Healio: Are there any novel treatments currently under investigation for mantle cell lymphoma?
Portell: We have found success using venetoclax (Venclexta; Abbie, Genentech) as both a single agent and in combination with monocolonal CD20 antibodies in mantle cell lymphoma relapse after ibrutinib (Imbruvica; Janssen, Pharmacyclics). Is it a homerun? No, but it does seem to provide some activity. Ongoing are combining ibrutinib with venetoclax and the jury is still out on whether that combination will be as effective as two single-agent sequences alone.
Other novel agents, including ROR1 antibody seem to be very active in mantle cell lymphoma. Novel BTK inhibitors appear to be active in mantle cell lymphoma that are noncovalently bound to BTK, so they kind of mitigate some of the resistance mechanisms to BTK inhibition.
We also do have some hope for phosphatidylinositol 3 (PI3)kinase inhibitors in mantle cell lymphoma. Currently, however, they are mostly used in later-line settings, so it is hard to see how active they actually are, particularly the newer, safer PI3 kinase inhibitors as opposed to the earlier generation of PI3 kinase inhibitors that are associated with quite a bit of toxicity.

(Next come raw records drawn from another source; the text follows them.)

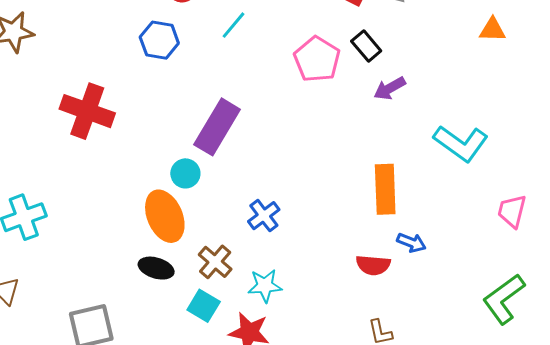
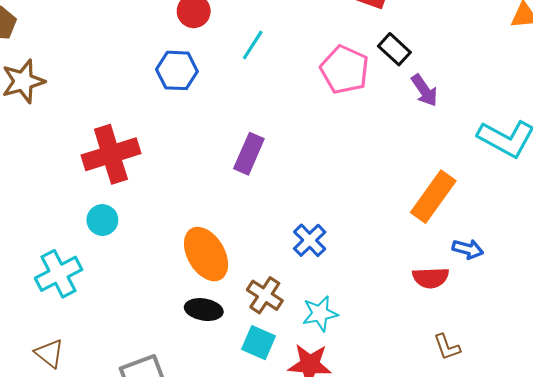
purple arrow: (390, 88) -> (424, 90), turned -88
red cross: (87, 111) -> (111, 154), turned -30
purple rectangle: (217, 127) -> (249, 154), size x0.7
cyan circle: (185, 173) -> (102, 220), moved
orange rectangle: (385, 189) -> (433, 197), turned 45

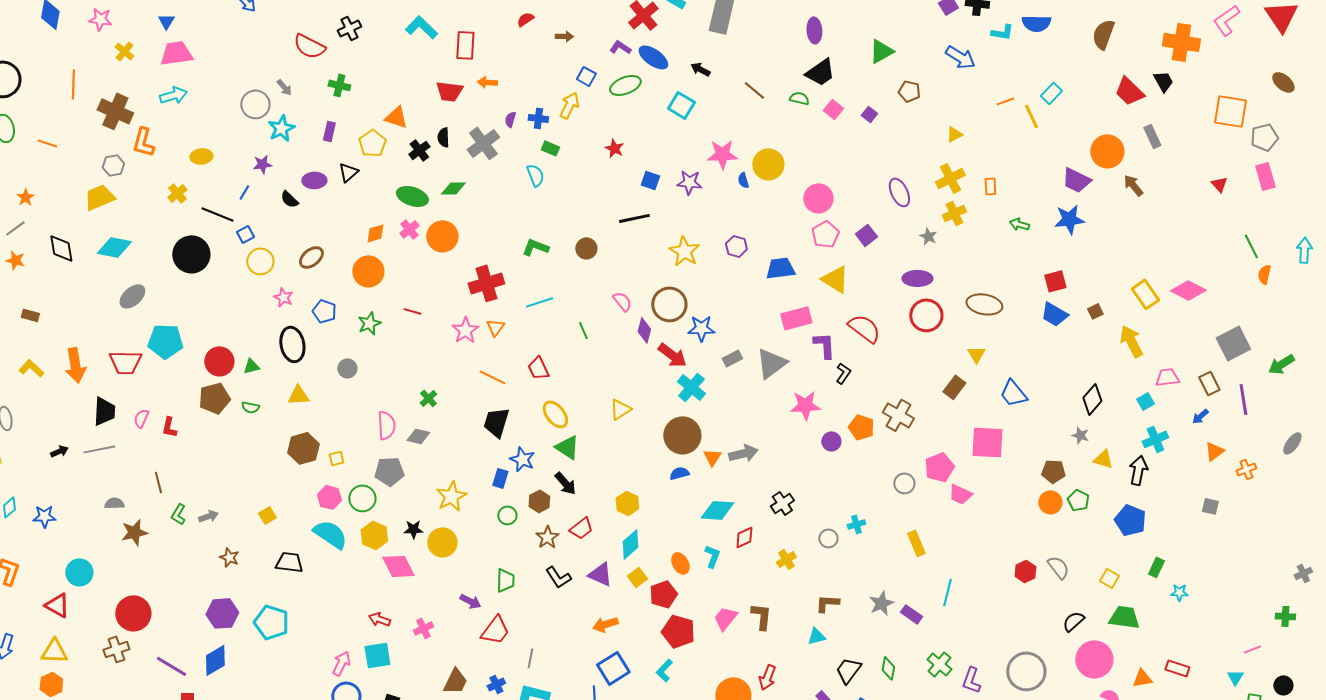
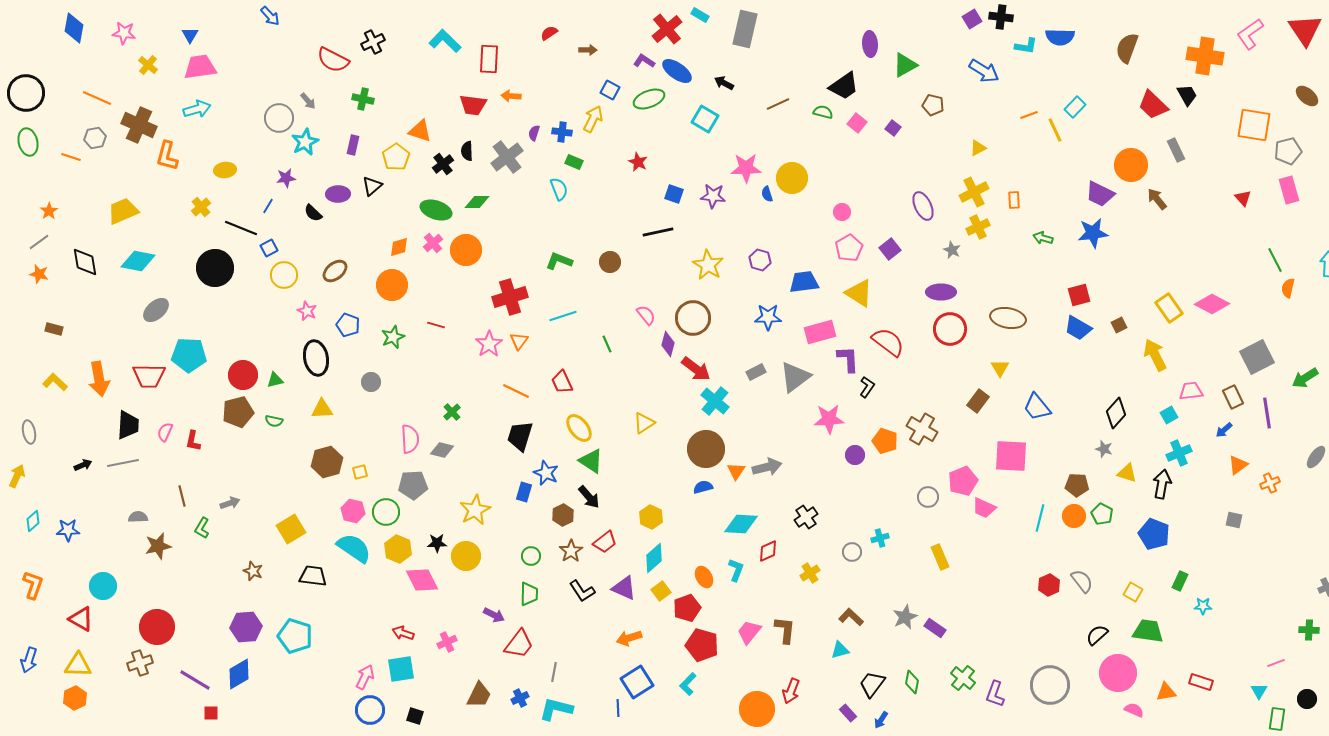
purple ellipse: (814, 30) -> (870, 44), moved
orange line: (73, 84) -> (97, 98), turned -68
brown line: (754, 90) -> (778, 104), turned -65
gray hexagon: (113, 165) -> (95, 138), moved
pink circle: (818, 198) -> (842, 212), size x0.6
blue star: (701, 328) -> (768, 317), moved
yellow square: (267, 515) -> (291, 529), size x1.6
green circle: (507, 515) -> (531, 556), moved
gray arrow: (208, 516) -> (230, 503), moved
cyan line: (947, 592) -> (1040, 518), moved
brown L-shape: (827, 603) -> (851, 617), turned 40

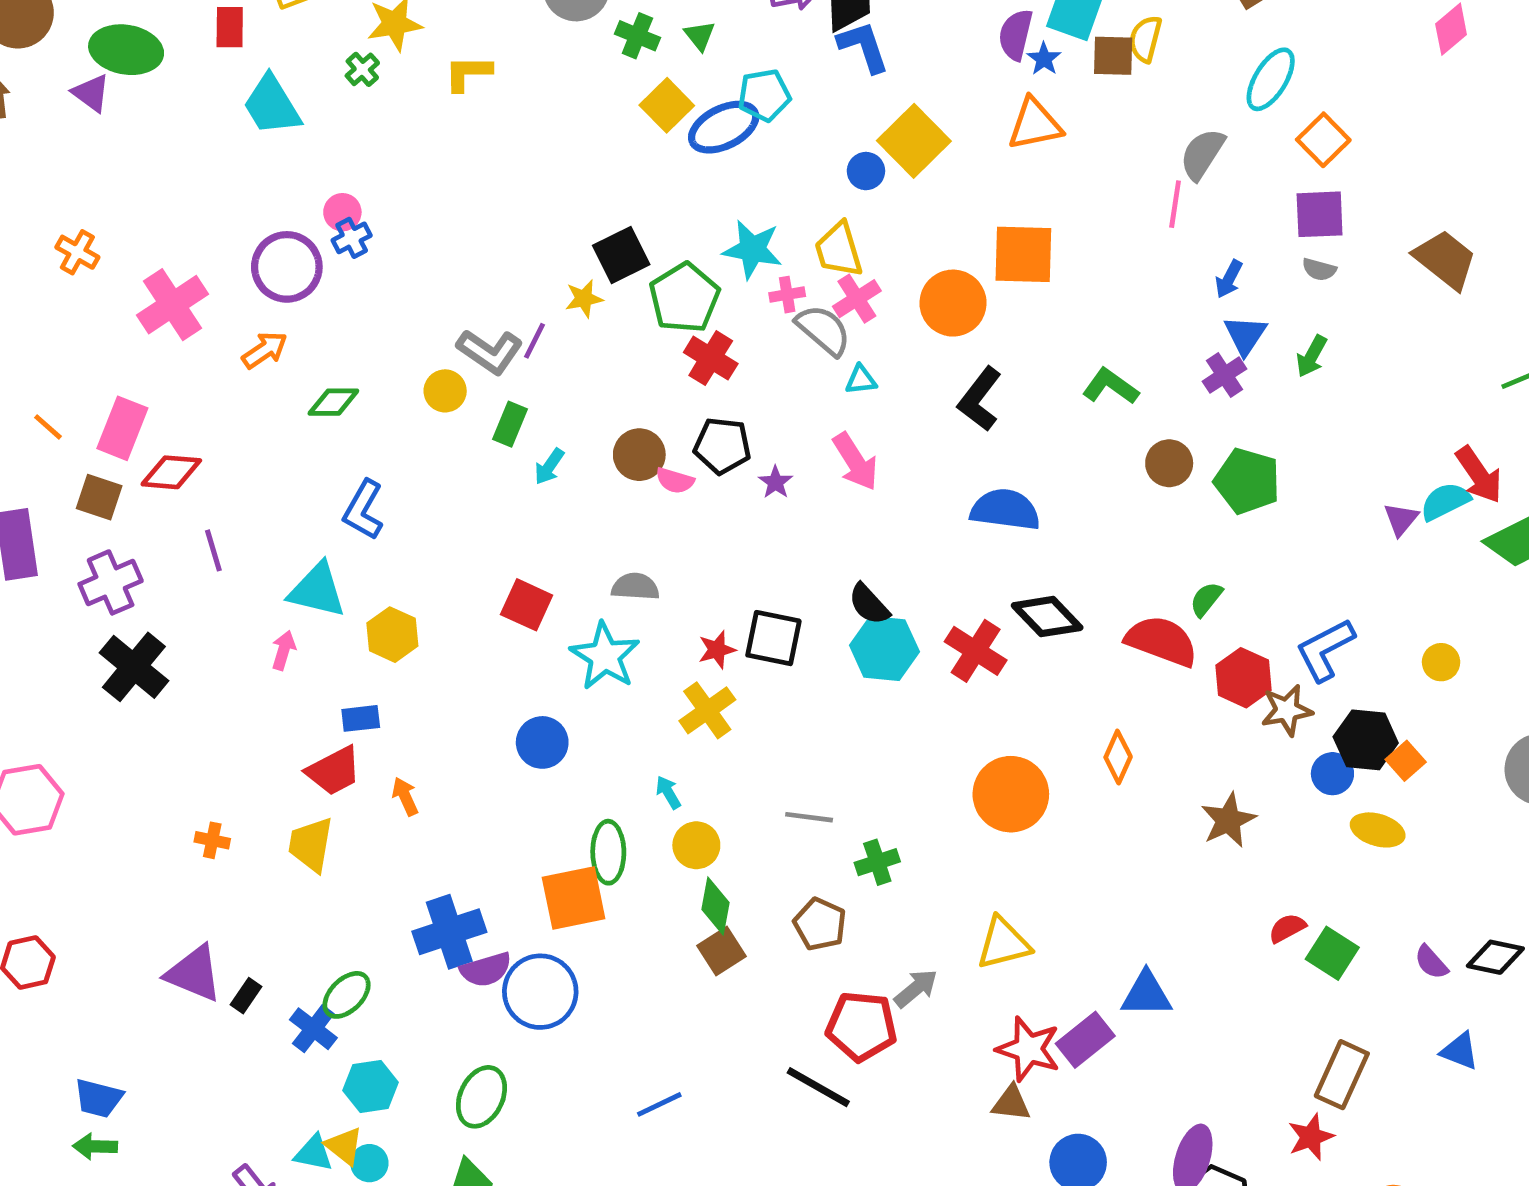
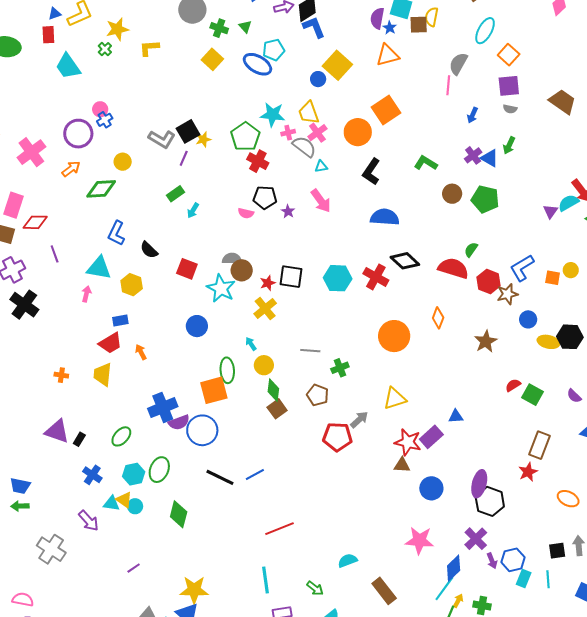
yellow square: (667, 105) -> (212, 59), moved
blue ellipse: (724, 127) -> (257, 64), turned 60
orange square: (1023, 254) -> (386, 110), turned -32
black square: (621, 255) -> (188, 131), moved
blue triangle: (1245, 335) -> (490, 158), moved, turned -30
gray L-shape: (490, 351) -> (162, 139), moved
yellow circle: (445, 391) -> (123, 162), moved
green diamond: (333, 402) -> (101, 189), size x1.4
green rectangle: (510, 424) -> (175, 194), turned 36
brown circle: (639, 455) -> (242, 270), moved
black semicircle: (869, 604) -> (149, 250), moved
black hexagon: (1366, 740) -> (570, 337), moved
orange square: (1406, 761) -> (553, 278), moved, turned -35
blue triangle: (1146, 994) -> (456, 416), size x0.7
blue cross: (313, 1029) -> (92, 475), moved
black line: (818, 1087) -> (220, 477), moved
green ellipse: (481, 1097) -> (159, 470), moved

Healio: What areas do you think require further research?
Portell: This is pure speculation, but one might hypothesize that CAR T-cell therapy may be the better choice for patients with mantle cell lymphoma instead of autotransplant in the first remission. There are ongoing clinical investigations to see if minimal residual disease-negative remission needs the stem cell transplant in the first remission. That study is being undertaken by the ECOG group.
Another important question is: Can novel agents overtake chemotherapy or be added to chemotherapy in the front-line setting? We have the studies available, but they haven’t been read out yet, so hopefully we’ll have data from those soon.
We also have unanswered questions in the relapse setting. Can we combine agents to get deeper remissions so we can do treatment-free intervals as opposed to continuous BTK inhibitor treatments? Can we take people off these therapies that are well tolerated but sometimes cost-prohibitive and associated with some toxicity? Can we get to this treatment-free interval while still keeping patients in remission? We hope that novel agents in combination will get to that point.
Finally, further investigation into the agents that are coming out would also add to the treatment landscape in mantle cell lymphoma.